Courts Struggle to Find Interpreters in Unusual Languages

Posted on: April 28th, 2016 by Suzanne Deliscar Add A Comment

People speaking rare or unusual languages are often denied timely access to justice due to a shortage of court interpreters with knowledge of their specialized vernaculars, says Brampton lawyer-linguist Suzanne Deliscar.

“How can someone properly defend themselves or put forward their position if they can’t communicate?” asks Deliscar, principal of Deliscar Professional Corporation.

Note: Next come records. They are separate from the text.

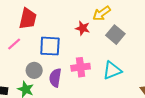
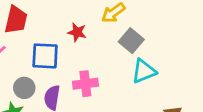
red star: (83, 28) -> (77, 32), moved
cyan triangle: (112, 70) -> (144, 71), moved

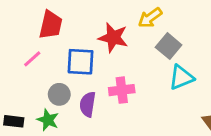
red star: (77, 32) -> (113, 38), size x1.5

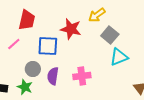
pink cross: (122, 90) -> (82, 76), moved

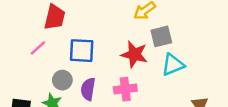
red star: (71, 29) -> (134, 54), moved
gray square: (110, 35) -> (161, 36), turned 36

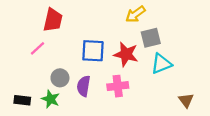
blue square: (82, 51) -> (93, 51), moved

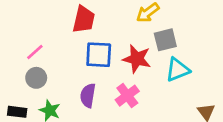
red trapezoid: (53, 20) -> (84, 19), moved
gray circle: (60, 78) -> (36, 78), moved
pink cross: (118, 86) -> (127, 96), turned -30

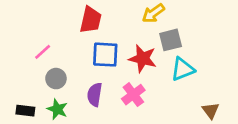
gray circle: (36, 78) -> (56, 79), moved

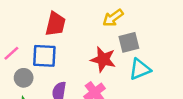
blue square: (105, 55) -> (44, 56), moved

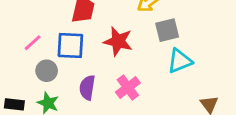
red star: (103, 59) -> (118, 41), moved

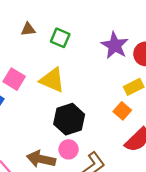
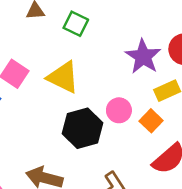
purple star: (115, 45) -> (143, 57), moved
pink circle: (69, 149) -> (119, 110), moved

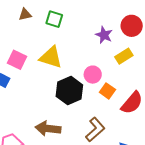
purple star: (143, 57) -> (104, 35), size x0.7
orange square: (151, 121) -> (107, 91), moved

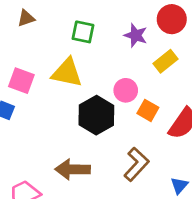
green square: (54, 19) -> (83, 32), moved

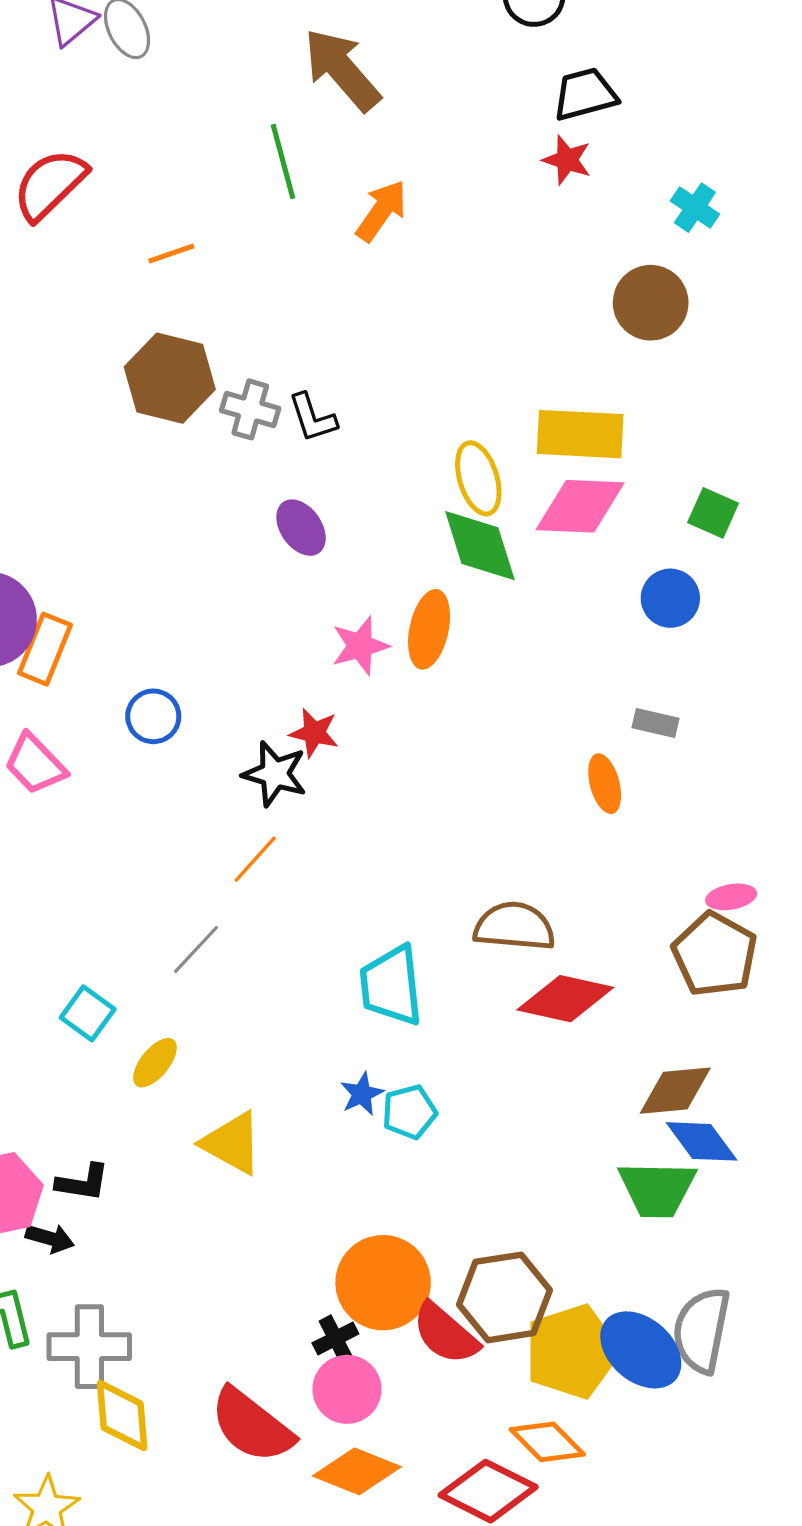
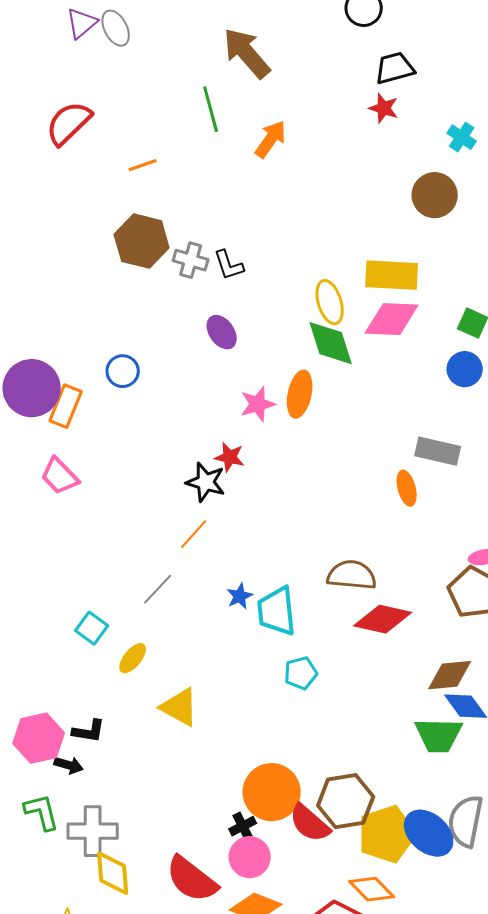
blue circle: (670, 598) -> (465, 369), moved
blue circle: (153, 716) -> (123, 371), moved
gray rectangle: (656, 723) -> (438, 451), size x1.6
blue star: (362, 1094) -> (240, 596), moved
cyan pentagon: (409, 1112) -> (301, 673), moved

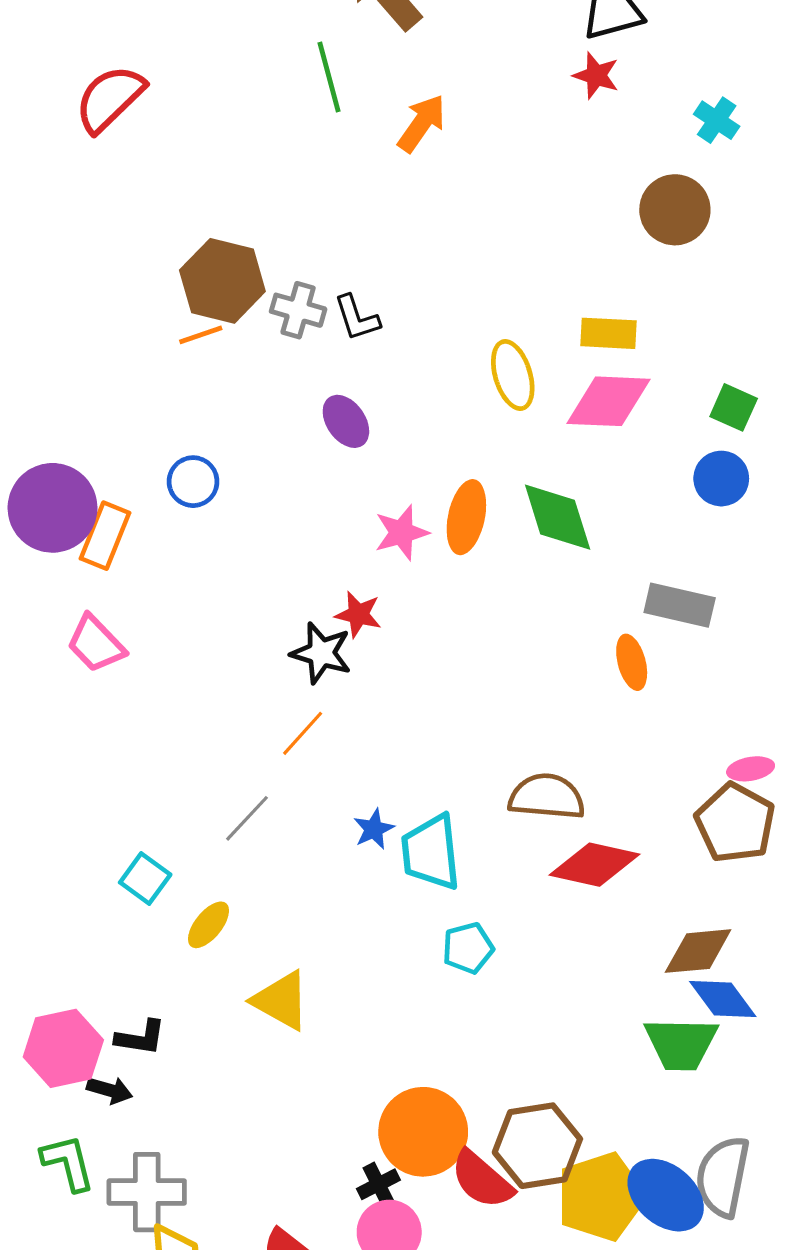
orange line: (143, 165) -> (201, 335), moved
yellow rectangle: (392, 275) -> (608, 333), size x0.7
green diamond: (331, 343) -> (558, 517), moved

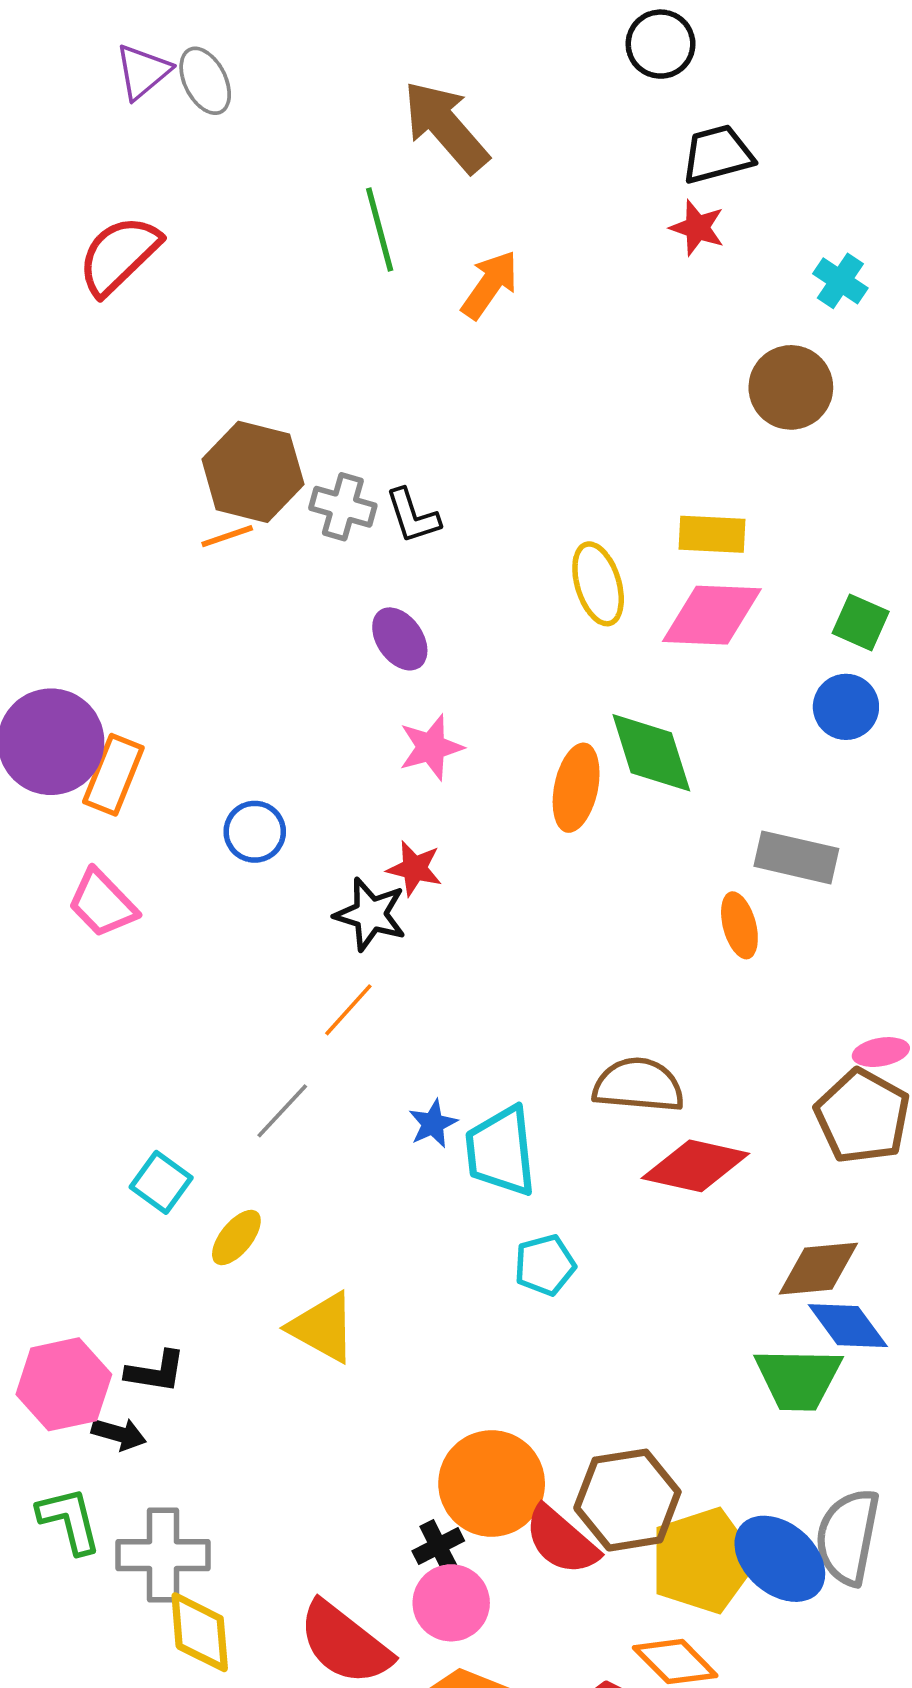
blue circle: (193, 482) -> (255, 832), moved
orange ellipse: (466, 517) -> (576, 788), moved
pink star: (402, 533) -> (431, 747), moved

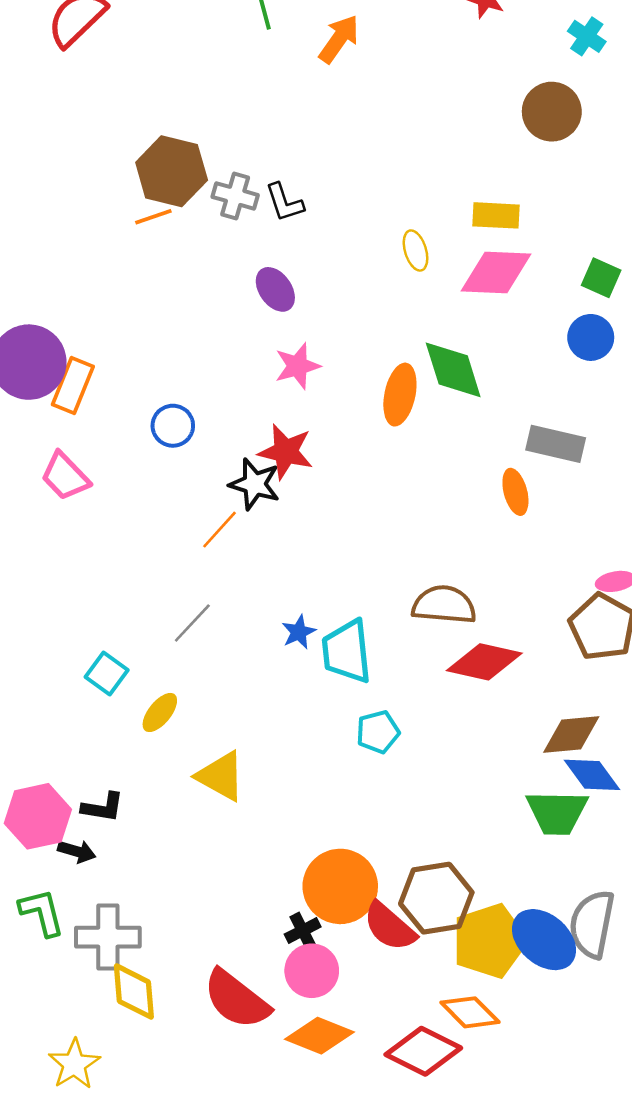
yellow ellipse: (598, 584) -> (416, 250), size x0.7
red star: (414, 868) -> (286, 452), size x1.4
orange line: (348, 1010) -> (220, 530), moved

Though most court systems have qualified interpreters, they often struggle to find specialists in unusual languages or patois, Deliscar tells

The issue arose in New York City last year, where a woman from Nepal was kept in a holding cell overnight and was for several months denied custody of her 10-year-old special needs son in an ordeal made worse by delays in finding her an interpreter.

The 52-year-old woman speaks fluent Tibetan and Nepali, but doesn’t understand enough English to follow court proceedings, according to an article in the ABA Journal, published by the American Bar Association.

The March 2016 article says New York City employs 357 interpreters collectively speaking 14 languages, but none are qualified in Tibetan.

In Canada, similar issues often arise in refugee and immigration appeals, where claimants have said the interpreters they were provided did not properly speak their specific dialect, Deliscar says. But this claim can sometimes be abused, she adds.